(Page layout parsing data)
__________________________________________________

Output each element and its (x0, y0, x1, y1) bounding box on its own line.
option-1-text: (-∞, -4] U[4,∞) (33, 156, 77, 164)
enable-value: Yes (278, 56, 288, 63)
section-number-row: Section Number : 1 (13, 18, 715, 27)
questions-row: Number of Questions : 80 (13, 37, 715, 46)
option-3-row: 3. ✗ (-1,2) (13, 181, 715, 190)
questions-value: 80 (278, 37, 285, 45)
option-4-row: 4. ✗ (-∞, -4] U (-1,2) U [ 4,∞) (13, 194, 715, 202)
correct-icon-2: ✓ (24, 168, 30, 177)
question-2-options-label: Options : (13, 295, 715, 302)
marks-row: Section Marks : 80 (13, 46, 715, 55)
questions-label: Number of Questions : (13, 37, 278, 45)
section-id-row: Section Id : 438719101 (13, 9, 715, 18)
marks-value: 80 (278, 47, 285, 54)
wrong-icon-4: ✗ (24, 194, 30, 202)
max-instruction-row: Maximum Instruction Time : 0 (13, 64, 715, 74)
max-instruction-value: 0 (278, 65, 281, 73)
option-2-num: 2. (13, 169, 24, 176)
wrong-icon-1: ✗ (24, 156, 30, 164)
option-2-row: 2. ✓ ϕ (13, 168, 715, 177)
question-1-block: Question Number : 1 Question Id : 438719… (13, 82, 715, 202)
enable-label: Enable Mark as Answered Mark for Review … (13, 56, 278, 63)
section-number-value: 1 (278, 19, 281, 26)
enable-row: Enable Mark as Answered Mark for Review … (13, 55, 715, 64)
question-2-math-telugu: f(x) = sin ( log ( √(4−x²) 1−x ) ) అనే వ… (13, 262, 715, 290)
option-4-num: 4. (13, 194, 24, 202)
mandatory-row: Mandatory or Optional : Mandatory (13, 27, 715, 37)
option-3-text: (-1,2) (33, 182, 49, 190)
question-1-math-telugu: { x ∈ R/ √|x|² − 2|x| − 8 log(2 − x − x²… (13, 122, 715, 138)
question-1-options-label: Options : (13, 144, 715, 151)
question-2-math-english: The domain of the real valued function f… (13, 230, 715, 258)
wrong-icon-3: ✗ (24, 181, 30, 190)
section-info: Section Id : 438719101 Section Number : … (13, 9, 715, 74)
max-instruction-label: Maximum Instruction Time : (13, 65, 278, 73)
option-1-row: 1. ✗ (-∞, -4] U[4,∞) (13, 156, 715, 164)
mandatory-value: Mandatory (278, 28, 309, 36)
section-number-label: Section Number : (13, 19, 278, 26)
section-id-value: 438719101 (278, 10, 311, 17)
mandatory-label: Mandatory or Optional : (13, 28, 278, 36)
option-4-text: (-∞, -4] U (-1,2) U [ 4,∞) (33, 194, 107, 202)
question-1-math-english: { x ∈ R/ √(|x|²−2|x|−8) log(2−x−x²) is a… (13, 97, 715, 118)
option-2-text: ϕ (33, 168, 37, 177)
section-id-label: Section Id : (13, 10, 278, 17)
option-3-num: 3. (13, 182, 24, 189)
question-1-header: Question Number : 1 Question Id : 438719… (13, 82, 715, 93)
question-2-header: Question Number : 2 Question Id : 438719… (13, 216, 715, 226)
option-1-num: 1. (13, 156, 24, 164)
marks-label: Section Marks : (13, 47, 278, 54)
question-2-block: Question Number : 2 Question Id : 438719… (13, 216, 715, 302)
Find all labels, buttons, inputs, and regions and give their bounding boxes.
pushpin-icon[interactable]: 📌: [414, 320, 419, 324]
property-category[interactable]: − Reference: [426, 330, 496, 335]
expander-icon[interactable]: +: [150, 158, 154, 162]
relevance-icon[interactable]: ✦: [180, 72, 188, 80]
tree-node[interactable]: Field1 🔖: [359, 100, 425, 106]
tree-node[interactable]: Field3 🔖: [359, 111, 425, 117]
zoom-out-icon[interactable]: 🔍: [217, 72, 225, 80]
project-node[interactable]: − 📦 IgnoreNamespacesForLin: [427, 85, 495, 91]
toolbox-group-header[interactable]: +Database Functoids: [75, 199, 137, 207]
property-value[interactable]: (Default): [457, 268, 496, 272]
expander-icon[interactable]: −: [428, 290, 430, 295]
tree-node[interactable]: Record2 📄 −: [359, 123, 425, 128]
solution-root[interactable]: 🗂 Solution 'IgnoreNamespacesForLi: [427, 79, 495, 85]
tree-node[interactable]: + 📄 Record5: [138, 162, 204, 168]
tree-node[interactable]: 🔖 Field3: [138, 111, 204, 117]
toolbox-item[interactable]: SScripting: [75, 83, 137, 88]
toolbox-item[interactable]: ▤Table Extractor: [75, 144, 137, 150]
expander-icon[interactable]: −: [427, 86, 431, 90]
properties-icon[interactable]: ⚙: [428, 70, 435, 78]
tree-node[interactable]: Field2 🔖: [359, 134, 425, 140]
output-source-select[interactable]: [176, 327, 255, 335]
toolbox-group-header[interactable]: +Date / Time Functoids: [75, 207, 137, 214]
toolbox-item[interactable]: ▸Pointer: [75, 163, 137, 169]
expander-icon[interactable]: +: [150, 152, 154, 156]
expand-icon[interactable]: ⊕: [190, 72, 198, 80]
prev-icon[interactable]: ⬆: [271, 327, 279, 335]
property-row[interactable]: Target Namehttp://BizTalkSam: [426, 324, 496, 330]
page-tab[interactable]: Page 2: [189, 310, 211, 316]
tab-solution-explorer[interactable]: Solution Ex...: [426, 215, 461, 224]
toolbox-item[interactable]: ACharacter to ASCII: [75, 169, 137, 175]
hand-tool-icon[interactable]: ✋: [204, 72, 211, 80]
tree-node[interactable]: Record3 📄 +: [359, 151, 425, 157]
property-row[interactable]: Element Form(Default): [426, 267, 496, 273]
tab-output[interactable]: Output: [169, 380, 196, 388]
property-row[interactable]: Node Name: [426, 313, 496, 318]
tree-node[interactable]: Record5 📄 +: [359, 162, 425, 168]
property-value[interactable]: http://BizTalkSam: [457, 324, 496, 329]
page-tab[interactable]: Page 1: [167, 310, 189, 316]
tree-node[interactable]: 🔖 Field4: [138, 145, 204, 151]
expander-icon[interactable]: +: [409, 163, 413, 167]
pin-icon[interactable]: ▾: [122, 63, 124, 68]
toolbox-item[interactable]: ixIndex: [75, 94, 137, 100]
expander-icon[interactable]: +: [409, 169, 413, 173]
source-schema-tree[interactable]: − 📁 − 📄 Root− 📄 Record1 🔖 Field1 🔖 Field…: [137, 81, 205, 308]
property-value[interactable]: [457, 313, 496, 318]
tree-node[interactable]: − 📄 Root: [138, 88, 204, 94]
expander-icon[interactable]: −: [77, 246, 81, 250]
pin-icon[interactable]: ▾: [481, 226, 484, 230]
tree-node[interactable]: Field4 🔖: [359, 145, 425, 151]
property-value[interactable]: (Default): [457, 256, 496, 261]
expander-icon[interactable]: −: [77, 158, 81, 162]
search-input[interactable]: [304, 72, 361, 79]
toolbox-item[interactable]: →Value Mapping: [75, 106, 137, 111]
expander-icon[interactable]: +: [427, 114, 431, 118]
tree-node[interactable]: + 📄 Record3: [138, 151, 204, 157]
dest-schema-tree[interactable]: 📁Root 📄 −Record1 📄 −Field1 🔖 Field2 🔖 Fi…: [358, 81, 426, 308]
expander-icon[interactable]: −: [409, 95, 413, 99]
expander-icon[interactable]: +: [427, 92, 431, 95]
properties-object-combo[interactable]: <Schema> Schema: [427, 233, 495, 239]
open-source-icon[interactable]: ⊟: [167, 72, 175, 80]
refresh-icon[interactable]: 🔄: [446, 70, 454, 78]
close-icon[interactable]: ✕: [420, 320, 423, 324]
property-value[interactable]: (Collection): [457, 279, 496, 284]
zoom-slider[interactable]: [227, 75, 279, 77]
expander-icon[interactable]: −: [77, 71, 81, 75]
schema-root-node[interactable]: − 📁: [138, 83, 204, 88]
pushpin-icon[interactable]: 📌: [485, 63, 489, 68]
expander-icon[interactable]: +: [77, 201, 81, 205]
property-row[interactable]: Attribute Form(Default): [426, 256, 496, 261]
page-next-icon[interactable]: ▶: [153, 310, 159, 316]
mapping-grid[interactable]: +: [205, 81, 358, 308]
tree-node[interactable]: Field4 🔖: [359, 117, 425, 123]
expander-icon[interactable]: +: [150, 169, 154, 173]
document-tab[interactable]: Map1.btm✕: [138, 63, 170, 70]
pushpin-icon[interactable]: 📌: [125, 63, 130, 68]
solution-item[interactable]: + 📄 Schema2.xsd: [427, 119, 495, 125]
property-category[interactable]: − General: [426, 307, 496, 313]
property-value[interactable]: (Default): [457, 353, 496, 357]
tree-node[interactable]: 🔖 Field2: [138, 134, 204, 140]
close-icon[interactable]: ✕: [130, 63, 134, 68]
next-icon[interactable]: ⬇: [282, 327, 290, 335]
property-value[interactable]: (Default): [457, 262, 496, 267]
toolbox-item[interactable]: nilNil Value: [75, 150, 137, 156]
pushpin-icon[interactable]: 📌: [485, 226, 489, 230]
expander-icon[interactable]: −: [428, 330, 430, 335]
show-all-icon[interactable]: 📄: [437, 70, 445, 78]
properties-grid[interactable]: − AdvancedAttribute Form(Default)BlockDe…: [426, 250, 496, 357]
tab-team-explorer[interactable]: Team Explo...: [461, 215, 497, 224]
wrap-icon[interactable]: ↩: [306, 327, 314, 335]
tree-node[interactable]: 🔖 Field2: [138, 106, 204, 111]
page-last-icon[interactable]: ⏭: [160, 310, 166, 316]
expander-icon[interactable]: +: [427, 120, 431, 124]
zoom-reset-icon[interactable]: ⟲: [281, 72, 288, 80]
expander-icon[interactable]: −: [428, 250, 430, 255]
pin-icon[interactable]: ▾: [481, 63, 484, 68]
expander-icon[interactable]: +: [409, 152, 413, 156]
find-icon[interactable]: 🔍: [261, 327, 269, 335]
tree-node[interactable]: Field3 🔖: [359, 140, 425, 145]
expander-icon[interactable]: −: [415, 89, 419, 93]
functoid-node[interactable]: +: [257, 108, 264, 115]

__________________________________________________

Find the word "Optional" in the entries, then copy out every line that has it.

mandatory-row: Mandatory or Optional : Mandatory (13, 27, 715, 37)
mandatory-label: Mandatory or Optional : (13, 28, 278, 36)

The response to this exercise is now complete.